Approximately 8,000 barrels of crude oil have spilled into the Amazon, and the Peru State oil company Petroperu says its because local indigenous people severed the pipeline. According to a company statement, members of the Mayuriaga community in the Loreto region first damaged the pipeline and then interfered with the technicians trying to repair it.

“The townspeople prevented us from securing the pipe to stop petroleum from spilling from the pipe,” said Beatriz Alva Hart, a Petroperu spokeswoman.

The spill is one of the worst the region has seen in years, and it comes after the Mayuriaga community threatened to attack the pipeline in protest of recent district election results.

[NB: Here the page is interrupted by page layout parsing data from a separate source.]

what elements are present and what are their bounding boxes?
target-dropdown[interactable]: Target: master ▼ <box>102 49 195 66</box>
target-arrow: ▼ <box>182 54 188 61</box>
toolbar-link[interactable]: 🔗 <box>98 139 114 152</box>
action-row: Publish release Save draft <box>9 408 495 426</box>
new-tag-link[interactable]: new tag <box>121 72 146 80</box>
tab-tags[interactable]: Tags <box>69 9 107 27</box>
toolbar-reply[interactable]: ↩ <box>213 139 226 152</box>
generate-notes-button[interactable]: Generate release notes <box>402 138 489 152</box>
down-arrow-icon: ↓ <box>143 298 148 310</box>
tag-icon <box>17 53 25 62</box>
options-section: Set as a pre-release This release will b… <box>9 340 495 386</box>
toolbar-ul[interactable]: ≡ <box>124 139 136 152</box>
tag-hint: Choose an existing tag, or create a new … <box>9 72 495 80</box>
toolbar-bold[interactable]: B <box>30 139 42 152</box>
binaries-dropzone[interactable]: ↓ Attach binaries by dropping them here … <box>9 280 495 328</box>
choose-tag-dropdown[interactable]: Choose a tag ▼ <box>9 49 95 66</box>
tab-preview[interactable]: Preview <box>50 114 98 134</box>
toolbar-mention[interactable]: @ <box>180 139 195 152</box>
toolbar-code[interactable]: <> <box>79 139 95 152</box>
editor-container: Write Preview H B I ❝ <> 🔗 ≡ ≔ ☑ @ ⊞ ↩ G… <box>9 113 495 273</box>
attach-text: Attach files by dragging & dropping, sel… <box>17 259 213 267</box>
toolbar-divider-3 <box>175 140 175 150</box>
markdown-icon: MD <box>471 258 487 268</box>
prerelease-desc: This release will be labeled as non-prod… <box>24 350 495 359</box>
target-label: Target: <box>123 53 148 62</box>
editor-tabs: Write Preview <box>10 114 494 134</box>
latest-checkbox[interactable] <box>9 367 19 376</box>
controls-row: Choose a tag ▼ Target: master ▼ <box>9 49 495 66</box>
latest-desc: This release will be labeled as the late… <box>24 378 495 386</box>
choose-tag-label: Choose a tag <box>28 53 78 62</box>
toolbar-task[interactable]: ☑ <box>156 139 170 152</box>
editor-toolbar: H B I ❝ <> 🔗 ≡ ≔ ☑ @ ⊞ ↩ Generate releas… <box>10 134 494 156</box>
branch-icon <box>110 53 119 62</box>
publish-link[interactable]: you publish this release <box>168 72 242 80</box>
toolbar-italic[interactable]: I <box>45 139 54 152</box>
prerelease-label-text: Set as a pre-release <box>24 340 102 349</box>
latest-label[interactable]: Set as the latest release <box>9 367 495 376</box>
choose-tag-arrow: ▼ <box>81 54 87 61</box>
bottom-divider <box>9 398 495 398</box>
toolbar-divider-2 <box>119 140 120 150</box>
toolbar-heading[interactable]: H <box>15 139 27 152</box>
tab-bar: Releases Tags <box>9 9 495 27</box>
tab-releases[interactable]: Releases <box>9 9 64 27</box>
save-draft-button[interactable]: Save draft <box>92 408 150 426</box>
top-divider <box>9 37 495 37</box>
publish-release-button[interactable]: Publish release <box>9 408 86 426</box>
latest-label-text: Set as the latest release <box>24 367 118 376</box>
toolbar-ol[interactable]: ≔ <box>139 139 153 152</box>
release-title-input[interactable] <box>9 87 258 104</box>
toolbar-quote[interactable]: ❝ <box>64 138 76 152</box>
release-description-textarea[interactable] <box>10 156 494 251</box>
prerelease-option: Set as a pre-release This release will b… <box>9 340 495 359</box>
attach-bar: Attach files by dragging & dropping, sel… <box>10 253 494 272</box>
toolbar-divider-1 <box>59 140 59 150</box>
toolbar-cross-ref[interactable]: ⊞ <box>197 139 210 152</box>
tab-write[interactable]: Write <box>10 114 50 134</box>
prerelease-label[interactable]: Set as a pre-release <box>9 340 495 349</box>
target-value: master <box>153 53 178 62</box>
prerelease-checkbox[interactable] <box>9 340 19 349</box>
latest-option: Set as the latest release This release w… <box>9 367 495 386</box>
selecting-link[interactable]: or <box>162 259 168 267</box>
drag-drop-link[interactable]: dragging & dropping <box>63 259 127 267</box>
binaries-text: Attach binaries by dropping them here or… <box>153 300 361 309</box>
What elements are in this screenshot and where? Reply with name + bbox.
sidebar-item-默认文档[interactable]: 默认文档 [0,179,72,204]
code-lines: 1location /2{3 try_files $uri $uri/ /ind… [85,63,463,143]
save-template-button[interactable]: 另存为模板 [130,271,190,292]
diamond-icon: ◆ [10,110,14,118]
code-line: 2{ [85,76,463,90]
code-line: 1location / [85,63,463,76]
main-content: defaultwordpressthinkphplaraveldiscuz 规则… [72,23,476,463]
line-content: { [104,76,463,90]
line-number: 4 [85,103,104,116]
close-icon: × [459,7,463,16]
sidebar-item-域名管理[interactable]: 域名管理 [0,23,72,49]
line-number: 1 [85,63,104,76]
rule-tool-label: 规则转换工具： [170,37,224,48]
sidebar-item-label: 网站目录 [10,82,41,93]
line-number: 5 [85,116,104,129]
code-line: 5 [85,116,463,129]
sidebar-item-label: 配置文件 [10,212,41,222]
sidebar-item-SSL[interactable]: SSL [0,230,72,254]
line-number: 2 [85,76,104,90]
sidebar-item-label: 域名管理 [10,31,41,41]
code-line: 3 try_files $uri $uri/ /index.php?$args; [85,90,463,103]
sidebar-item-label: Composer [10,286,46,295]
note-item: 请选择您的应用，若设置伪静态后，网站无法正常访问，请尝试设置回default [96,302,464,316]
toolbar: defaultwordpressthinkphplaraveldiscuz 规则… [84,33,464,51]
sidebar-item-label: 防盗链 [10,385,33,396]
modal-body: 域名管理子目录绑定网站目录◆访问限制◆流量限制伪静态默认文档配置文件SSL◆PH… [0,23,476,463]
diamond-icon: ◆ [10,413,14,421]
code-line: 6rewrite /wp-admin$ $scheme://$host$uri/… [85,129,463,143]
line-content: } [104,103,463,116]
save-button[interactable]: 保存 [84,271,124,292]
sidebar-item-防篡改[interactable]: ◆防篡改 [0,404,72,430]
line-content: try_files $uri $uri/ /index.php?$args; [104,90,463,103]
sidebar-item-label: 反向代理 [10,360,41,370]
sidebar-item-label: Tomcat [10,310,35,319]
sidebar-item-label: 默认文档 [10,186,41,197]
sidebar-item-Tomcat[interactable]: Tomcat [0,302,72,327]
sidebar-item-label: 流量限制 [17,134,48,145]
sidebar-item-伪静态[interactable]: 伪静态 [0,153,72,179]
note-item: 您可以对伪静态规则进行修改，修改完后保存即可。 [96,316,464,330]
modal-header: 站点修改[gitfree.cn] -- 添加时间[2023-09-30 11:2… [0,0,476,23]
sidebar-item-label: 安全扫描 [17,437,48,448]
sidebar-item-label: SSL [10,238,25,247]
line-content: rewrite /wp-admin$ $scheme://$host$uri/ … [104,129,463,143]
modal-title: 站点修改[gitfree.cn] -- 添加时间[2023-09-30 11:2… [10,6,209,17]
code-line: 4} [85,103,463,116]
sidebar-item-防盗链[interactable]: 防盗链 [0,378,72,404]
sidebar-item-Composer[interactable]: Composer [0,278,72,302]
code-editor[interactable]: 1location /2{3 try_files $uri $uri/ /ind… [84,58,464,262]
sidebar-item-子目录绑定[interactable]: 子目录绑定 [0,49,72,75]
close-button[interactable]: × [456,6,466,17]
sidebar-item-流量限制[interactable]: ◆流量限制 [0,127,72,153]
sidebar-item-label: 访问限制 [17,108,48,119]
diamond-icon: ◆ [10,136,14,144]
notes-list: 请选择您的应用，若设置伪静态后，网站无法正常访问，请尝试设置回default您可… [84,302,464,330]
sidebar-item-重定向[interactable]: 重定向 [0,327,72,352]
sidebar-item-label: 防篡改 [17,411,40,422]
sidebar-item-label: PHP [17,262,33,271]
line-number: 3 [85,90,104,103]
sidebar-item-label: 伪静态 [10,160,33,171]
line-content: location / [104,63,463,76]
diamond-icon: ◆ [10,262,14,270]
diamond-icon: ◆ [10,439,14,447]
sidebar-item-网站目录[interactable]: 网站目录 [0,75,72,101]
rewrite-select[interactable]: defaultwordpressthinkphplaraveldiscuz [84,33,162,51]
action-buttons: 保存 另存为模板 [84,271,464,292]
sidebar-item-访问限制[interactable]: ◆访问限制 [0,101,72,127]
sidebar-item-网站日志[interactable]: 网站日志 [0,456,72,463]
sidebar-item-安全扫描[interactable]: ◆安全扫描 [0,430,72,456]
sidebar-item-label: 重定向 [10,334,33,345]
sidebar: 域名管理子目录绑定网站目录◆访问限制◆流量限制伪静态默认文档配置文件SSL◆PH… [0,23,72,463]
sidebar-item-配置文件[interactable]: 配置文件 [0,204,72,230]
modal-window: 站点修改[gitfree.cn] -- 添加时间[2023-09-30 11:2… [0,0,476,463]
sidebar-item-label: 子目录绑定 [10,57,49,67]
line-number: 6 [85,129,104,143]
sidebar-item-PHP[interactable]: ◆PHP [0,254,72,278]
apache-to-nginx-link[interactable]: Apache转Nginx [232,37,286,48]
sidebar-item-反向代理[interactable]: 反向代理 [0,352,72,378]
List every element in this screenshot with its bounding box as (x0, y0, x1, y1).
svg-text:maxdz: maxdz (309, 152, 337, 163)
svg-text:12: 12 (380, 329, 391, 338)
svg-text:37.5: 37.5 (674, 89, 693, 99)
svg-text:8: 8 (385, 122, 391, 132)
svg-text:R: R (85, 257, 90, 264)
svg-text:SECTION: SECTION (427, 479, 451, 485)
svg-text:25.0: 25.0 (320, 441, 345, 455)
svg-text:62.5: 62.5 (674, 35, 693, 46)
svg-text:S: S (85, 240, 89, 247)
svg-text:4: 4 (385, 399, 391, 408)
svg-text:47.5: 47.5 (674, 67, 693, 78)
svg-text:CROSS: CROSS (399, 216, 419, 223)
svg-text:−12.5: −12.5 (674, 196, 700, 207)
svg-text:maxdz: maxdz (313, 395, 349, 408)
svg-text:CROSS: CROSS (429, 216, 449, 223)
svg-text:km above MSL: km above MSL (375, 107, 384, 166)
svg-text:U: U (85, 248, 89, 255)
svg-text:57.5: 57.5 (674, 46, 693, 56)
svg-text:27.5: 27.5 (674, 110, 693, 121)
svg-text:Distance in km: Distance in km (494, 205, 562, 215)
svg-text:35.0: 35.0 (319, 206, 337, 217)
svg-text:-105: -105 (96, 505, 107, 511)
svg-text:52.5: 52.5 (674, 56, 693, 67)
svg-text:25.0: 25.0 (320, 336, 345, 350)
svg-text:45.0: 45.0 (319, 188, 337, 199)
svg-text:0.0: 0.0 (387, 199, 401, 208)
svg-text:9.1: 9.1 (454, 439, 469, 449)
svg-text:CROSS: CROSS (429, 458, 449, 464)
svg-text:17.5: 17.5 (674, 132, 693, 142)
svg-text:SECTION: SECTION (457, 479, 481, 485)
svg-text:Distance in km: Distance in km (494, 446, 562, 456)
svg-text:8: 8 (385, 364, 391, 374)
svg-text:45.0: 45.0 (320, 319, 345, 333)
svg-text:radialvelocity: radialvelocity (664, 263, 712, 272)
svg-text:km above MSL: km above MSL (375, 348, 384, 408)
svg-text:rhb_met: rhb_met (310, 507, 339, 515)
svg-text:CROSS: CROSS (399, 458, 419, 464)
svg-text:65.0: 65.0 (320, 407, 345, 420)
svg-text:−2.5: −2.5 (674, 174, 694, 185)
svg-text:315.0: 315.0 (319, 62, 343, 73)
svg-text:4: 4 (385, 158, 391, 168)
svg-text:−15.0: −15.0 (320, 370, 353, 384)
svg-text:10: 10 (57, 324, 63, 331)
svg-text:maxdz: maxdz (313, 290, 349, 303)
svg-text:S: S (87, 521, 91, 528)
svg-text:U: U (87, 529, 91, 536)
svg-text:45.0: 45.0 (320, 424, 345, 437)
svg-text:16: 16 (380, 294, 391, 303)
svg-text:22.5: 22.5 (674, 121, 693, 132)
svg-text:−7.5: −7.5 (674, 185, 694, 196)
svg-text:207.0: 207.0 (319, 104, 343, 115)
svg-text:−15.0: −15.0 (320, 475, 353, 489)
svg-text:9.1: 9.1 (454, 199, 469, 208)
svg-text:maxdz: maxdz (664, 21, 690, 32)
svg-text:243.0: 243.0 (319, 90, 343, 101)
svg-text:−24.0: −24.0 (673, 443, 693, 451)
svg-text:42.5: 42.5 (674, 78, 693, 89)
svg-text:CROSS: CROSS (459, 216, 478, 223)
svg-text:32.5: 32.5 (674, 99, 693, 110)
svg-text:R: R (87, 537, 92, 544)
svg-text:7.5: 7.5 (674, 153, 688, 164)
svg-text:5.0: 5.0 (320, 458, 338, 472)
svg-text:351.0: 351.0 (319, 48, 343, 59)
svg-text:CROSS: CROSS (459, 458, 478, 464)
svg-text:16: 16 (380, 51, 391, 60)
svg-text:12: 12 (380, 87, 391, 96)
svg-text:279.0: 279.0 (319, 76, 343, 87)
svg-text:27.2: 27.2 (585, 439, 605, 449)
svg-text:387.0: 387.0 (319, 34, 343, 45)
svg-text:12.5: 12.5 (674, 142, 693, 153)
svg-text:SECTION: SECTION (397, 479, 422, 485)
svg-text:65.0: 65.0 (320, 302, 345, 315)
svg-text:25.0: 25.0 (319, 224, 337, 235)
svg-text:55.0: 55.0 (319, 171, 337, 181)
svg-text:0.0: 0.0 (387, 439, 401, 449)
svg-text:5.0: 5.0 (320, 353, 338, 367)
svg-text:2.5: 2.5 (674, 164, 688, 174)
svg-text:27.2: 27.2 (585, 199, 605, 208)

The pipeline transports the crude from the Peruvian Amazon oil fields to Petroperu’s refinery on the Pacific coast. And, during the past two years, local vandals have attacked it fifteen different times over issues that have nothing to do with the company.

Data from OEFA, an environmental regulator, shows that the repeated attacks have caused over 20,000 barrels to spill from the critical pipeline, and over 5,000 barrels have sprung leaks thanks to corrosion or operative failures.

The leader of Peru’s Wampis Nation — whose members make up the Mayuriaga community — has denied Petroperu’s accusations.

Just days before the spill, the company received a handwritten letter from three individuals threatening to damage the Norperuano pipeline if the company didn’t declare recent election results invalid. They also claimed fraud and corruption in the local mayoral election.

The letter’s authors identify as indigenous peoples of Morona, the district that contains the Wampis community of Mayuriaga, which sits about 500 yards from the spill site.

Petroperu is not in charge of the local elections, but 20 of their employees were held hostage before the threatening letter arrived, a practice that the Mayuriaga community has been accused of in the past.

Company officials have still not been able to assess the damage from the spill or do any cleanup work because the community will not allow them to enter the area safely.